• _TASK DIRECTIONS_
The word "gerenciamento" occurs in some lines of the data. Return each such line.

[RECORDS PROVIDED Boundary: Start]

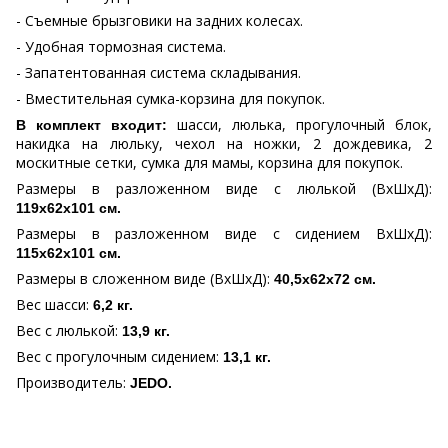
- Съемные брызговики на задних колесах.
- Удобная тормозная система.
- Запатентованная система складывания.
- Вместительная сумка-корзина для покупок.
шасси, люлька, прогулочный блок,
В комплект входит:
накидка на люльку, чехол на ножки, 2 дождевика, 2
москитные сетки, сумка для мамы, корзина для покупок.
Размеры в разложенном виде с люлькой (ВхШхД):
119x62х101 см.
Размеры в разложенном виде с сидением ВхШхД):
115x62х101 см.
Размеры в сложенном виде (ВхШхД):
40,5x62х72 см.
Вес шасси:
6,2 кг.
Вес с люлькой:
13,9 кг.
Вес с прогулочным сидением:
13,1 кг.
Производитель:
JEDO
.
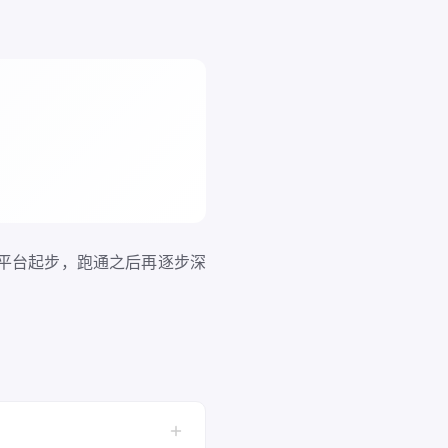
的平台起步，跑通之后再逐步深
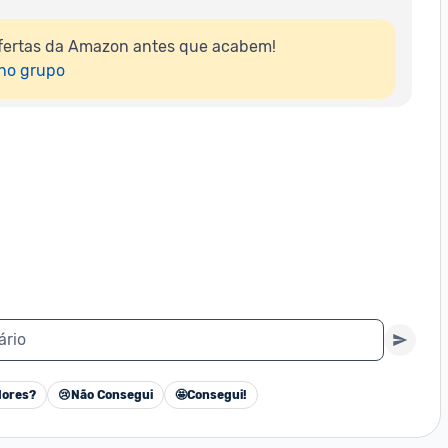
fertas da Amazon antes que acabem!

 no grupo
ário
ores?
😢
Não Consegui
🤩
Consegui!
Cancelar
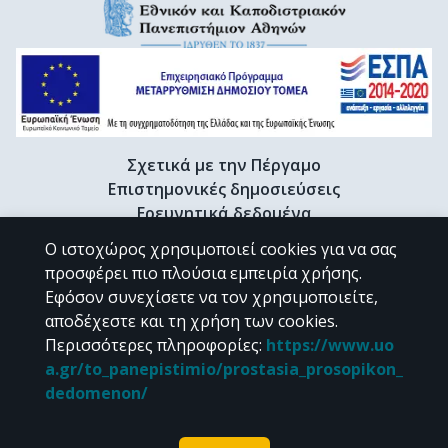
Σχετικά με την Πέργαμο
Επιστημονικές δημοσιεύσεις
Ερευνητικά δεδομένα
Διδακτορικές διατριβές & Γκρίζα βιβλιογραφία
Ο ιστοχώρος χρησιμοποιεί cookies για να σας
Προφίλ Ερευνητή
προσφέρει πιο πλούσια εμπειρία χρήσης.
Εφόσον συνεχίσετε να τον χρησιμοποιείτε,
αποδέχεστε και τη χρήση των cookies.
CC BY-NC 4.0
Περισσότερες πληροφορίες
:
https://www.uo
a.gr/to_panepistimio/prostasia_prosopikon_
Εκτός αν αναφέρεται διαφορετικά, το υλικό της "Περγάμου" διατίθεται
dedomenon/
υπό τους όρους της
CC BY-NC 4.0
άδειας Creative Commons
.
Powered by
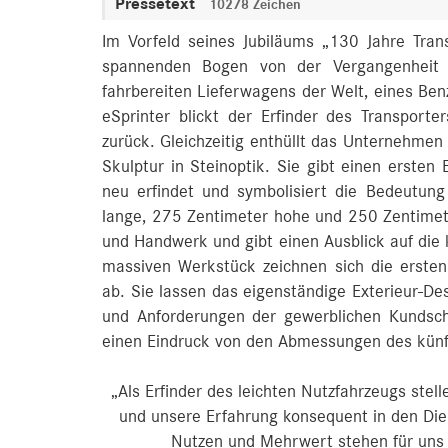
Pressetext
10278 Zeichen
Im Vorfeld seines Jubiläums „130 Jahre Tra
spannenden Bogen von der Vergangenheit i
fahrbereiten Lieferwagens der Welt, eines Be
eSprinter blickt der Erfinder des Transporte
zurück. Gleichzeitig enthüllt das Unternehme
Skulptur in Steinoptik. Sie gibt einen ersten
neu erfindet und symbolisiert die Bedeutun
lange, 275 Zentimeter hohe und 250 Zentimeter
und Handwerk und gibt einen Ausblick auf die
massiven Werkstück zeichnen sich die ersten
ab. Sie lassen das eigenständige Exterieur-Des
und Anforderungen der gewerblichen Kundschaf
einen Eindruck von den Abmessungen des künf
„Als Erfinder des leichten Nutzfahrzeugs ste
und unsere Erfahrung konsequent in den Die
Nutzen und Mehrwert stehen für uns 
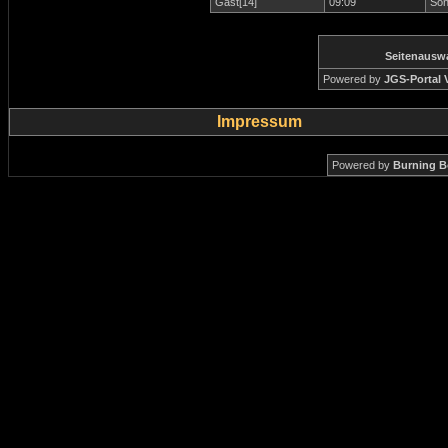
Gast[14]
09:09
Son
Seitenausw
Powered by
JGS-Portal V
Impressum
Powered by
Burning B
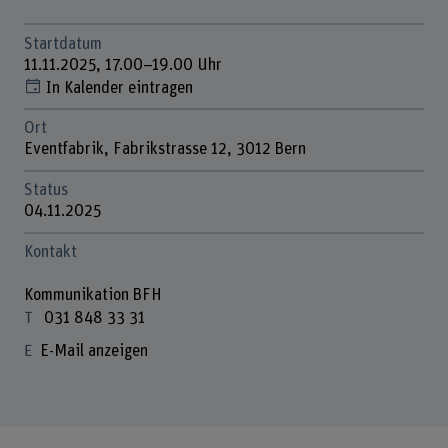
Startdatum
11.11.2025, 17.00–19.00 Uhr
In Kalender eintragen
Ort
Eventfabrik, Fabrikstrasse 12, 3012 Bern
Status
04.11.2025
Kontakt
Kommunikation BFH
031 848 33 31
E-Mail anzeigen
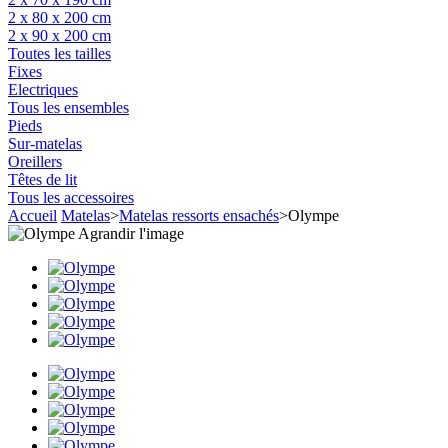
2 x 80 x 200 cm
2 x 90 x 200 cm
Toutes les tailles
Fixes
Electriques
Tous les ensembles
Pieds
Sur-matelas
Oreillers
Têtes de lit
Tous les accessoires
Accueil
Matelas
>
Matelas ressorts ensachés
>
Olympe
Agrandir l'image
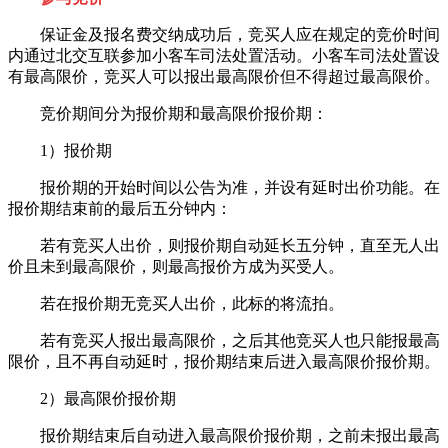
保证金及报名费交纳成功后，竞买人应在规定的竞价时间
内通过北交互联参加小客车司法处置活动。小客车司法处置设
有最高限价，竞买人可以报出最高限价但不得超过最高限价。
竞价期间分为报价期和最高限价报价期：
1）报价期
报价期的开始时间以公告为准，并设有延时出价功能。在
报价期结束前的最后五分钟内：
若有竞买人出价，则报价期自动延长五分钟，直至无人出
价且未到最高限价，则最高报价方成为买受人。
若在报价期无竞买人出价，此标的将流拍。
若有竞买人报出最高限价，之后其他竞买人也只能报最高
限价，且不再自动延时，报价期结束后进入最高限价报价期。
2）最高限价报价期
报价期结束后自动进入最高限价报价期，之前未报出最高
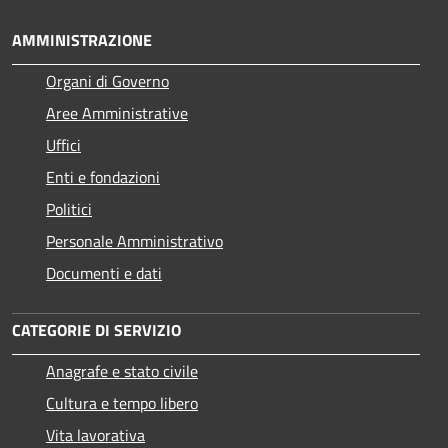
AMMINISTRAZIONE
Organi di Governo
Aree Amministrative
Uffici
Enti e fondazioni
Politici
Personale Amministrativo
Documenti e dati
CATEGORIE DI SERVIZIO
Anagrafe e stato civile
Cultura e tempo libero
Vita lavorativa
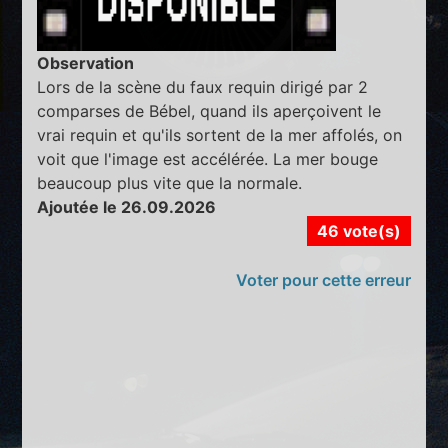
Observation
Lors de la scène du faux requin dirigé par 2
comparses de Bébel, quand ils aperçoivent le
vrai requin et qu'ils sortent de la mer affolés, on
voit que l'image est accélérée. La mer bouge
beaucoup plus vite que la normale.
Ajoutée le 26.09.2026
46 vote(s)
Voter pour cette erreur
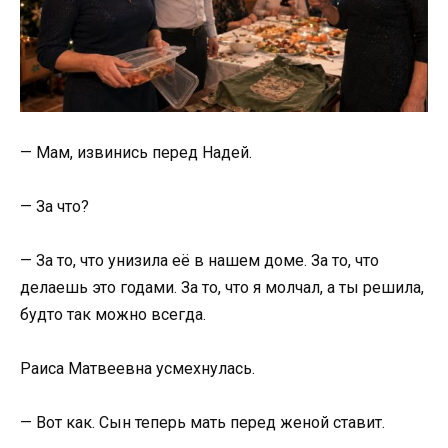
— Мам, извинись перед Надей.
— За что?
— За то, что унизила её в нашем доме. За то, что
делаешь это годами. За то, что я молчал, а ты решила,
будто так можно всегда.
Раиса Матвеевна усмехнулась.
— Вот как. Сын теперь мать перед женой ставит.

[RECORDS PROVIDED Boundary: End]
[RECORDS PROVIDED Boundary: Start]

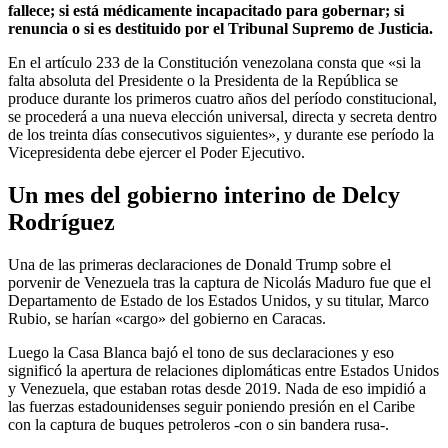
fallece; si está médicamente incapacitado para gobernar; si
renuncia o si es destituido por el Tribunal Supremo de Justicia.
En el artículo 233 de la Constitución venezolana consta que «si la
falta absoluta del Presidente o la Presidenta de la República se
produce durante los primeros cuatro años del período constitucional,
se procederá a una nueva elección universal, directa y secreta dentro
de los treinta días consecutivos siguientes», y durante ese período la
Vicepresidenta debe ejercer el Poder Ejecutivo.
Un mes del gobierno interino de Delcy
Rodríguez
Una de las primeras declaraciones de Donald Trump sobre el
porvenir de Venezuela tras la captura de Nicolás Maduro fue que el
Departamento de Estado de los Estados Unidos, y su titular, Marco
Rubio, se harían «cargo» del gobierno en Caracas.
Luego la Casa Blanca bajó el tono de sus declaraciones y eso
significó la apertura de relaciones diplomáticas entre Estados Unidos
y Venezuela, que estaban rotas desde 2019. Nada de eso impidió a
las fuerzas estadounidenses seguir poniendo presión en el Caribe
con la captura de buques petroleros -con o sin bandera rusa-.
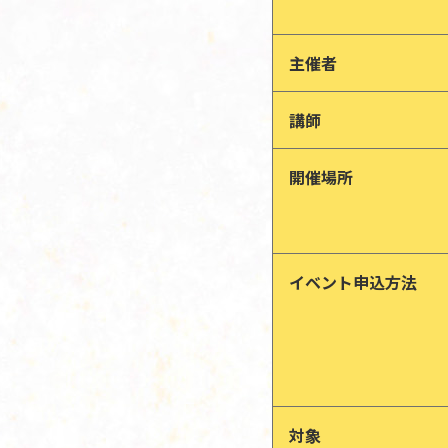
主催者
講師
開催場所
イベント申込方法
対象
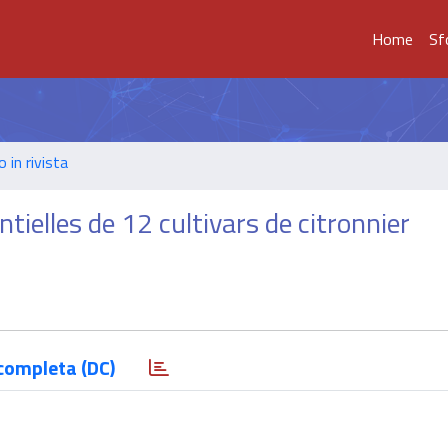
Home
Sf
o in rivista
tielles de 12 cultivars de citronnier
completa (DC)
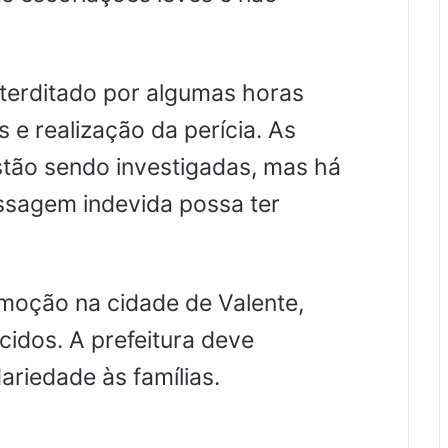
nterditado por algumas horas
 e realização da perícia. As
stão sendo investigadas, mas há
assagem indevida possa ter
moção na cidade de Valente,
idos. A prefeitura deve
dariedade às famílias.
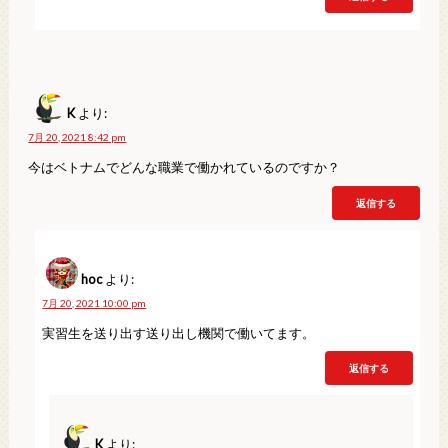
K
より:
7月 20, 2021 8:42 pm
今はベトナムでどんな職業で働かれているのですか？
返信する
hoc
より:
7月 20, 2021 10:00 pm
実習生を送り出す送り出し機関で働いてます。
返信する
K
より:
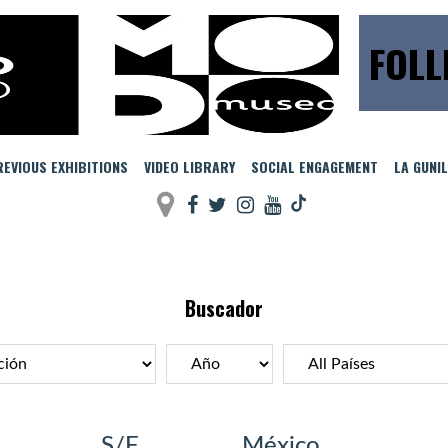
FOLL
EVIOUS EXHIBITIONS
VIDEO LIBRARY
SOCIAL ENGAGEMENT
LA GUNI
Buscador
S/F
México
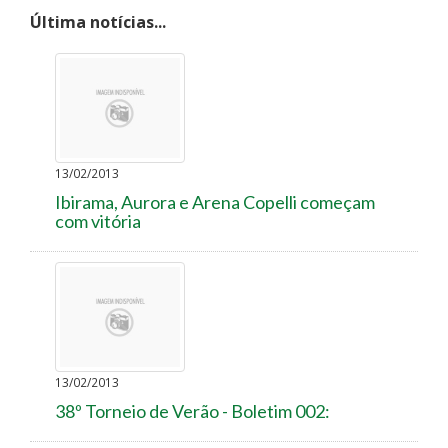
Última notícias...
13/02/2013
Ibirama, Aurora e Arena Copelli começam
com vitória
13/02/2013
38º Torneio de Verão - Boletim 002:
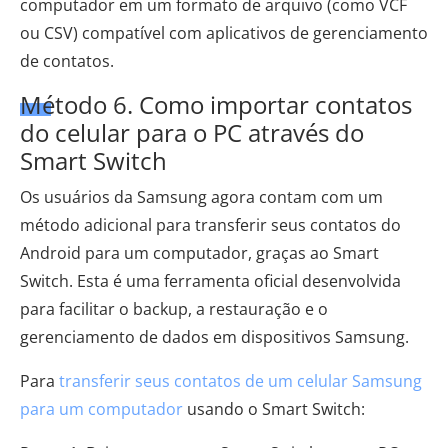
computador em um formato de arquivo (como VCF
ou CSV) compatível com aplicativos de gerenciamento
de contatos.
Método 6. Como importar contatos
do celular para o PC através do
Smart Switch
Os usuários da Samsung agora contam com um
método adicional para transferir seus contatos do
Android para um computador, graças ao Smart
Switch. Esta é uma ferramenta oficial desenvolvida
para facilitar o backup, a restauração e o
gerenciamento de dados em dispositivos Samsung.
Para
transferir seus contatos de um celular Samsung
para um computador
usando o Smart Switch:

[RECORDS PROVIDED Boundary: End]
[RECORDS PROVIDED Boundary: Start]

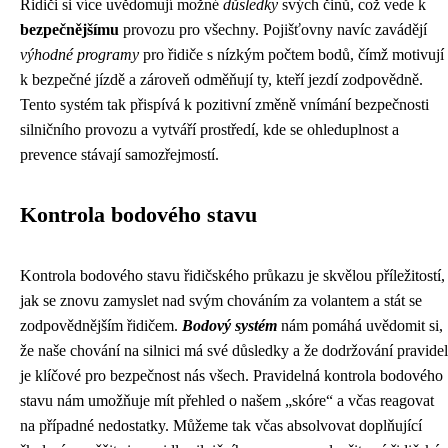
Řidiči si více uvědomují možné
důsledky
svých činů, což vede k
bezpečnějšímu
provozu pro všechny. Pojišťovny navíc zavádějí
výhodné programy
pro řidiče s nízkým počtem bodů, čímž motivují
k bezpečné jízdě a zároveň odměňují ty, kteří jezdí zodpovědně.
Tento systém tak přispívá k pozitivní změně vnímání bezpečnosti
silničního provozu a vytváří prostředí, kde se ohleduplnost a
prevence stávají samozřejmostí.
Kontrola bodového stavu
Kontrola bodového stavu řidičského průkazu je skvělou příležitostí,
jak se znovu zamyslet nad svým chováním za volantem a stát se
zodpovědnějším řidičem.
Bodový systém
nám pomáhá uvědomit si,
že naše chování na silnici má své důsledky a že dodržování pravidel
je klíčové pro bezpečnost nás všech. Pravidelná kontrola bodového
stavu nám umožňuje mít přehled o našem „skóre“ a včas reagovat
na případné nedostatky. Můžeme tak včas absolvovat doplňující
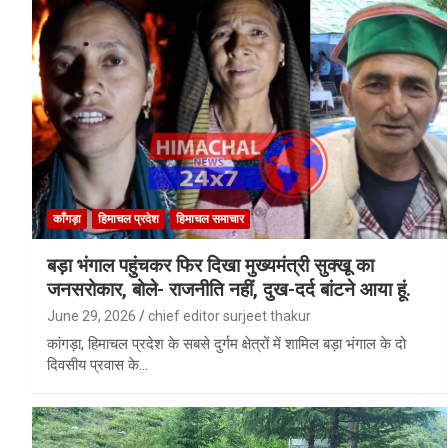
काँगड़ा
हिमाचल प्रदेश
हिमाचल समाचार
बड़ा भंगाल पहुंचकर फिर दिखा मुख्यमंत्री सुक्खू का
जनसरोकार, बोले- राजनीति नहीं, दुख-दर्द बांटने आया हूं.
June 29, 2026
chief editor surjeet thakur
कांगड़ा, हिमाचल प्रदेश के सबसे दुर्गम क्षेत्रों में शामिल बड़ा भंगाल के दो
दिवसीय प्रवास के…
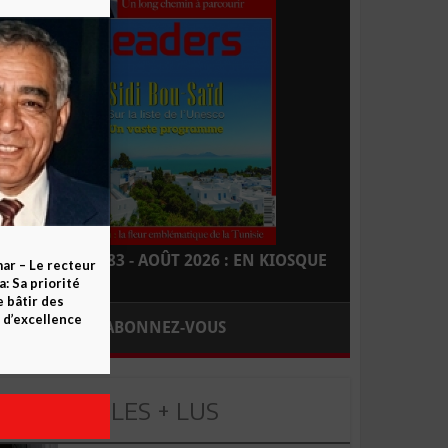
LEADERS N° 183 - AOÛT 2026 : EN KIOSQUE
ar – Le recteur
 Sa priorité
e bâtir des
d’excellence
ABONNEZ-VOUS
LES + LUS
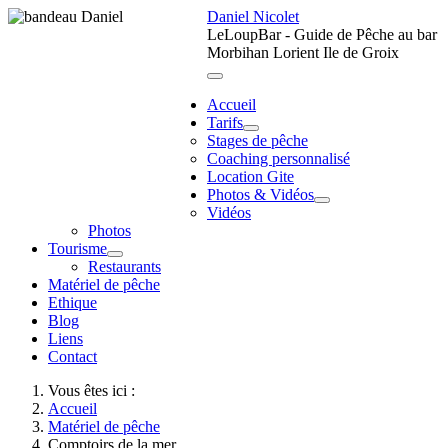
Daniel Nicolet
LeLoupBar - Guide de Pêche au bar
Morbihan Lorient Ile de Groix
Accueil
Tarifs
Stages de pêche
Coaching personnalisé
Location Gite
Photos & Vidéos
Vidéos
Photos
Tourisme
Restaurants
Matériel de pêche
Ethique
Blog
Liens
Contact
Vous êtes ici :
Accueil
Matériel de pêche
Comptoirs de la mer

[RECORDS PROVIDED Boundary: End]

• _RESULT_
ou CSV) compatível com aplicativos de gerenciamento
gerenciamento de dados em dispositivos Samsung.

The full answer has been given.